DAILY FILM DOSE: A Daily Film Appreciation and Review Blog: SUNDANCE 2011: Reagan

Monday 24 January 2011

SUNDANCE 2011: Reagan

Reagan (2011) dir. Eugene Jarecki
Documentary

***1/2

By Alan Bacchus

Coming from the director of angry finger pointing documentaries such as Why We Fight, we can’t but anticipate a demythologizing of the Reagan mystique, a deliberate campaign perpetrated in the past 10 years by the Republican party to make the two term President a beacon of right wing values. And so it seems to be as much a surprise to the filmmaker himself as well as us the audience that Jarecki’s film is as conventional and reverent to the man as it is.

This is what Jarecki admitted in the Q&A following the World Premiere of his film. Using the simplified title of his last name suggests a thorough examination of the man. It's a smart decision for Jarecki to stay on the side of fair play, as a black-white vilification of the man would be as irresponsible as those Republican mythmakers.

Though it’s fair it’s no less enthralling, tracing back through 100 years of American history - from his humble childhood in Illinois to his career in Hollywood to his career as a pitch man for GE, his political career as Governor of California and finally his eight years as President which saw him preside over an amplification of the Cold War as well as beginning the process of dismantling it.

Jarecki’s metaphors successfully link the pillars of his personality to a number of key decisions in his life. Namely his success as a lifeguard in his youth, wherein, despite being poorly sighted, saved over 70 people from drowning in a lake over the course of this job. This desire to protect the innocent cleverly feeds his motivations in the Iran-Contra affair some 50+ years later when he famously broke the law in order to trade guns for the lives of the Lebanese hostages.

Same goes for his career as a pitchman for General Electric, which becomes the prevailing metaphor for his victories in politics. As a figurehead for the nation, Jarecki demonstrates Reagan’s unquestioned success in strengthening American position in the world in place of sound informed decision-making.

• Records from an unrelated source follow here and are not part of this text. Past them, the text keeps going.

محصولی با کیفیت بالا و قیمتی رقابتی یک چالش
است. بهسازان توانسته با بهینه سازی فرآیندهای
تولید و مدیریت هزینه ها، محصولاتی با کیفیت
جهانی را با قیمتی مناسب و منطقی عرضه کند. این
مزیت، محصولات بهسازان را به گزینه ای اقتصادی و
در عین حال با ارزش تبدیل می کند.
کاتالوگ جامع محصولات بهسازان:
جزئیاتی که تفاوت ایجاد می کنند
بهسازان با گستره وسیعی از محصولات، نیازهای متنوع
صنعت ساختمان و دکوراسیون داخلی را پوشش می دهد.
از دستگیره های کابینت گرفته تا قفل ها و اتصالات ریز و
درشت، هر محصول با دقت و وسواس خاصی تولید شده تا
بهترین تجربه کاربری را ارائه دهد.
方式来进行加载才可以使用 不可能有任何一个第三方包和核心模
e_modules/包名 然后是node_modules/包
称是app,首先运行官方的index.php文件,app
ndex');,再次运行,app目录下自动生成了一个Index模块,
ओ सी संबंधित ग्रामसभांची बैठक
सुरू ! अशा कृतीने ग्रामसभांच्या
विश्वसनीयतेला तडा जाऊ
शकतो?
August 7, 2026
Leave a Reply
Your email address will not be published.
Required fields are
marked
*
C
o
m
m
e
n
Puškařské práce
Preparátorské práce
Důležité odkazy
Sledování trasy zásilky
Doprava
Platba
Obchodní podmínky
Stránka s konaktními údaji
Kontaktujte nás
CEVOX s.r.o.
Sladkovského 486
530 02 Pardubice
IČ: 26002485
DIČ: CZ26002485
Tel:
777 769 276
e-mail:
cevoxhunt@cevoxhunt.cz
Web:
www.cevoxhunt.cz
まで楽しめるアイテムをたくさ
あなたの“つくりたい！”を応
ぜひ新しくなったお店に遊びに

Like Reagan’s conservative politics, Jarecki sticks to a traditional approach to the story. A meat and potatoes film for a meat and potatoes President. Talking heads from his family and close political advisors paint the picture of the man we saw in office. Reagan comes off as both the shrewd conservative that presided over the voodoo economic policies which transferred enormous wealth from the rich to the poor as well as that flag waving friendly cowboy that patriotically united the country.

Surprises are few. Jareki confirms some of the tales of Reagan as an aloof simpleton who left much of the decision-making to either his wife or his trusted and more experienced colleagues. He also rips through the hyperbole of Reaganites such as Grover Norquist who deify him. The truth is Reagan was complex and shades of grey in all of his dealings.

Reagan is mostly rivetting stuff for its 100 minutes, capturing all the jubilation, optimism, fear and despair from his career in politics. And though the film is undoubtedly impeccably researched he's still an enigma whom no one will really ever know completely.